→ EXERCISE GOAL
The copy you produce must hold every record exactly, and none of the images.
SOURCE MATERIAL START
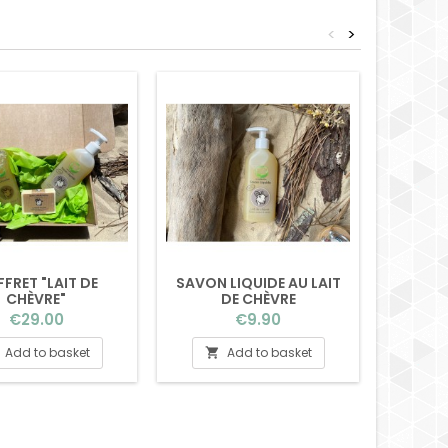
<
>
FRET "LAIT DE
SAVON LIQUIDE AU LAIT
SAVON 
CHÈVRE"
DE CHÈVRE
Price
Price
€29.00
€9.90
Add to basket
Add to basket


SOURCE MATERIAL END
→ ANSWER TO THE PROBLEM
<
>
FRET "LAIT DE
SAVON LIQUIDE AU LAIT
SAVON 
CHÈVRE"
DE CHÈVRE
Price
Price
€29.00
€9.90
Add to basket
Add to basket



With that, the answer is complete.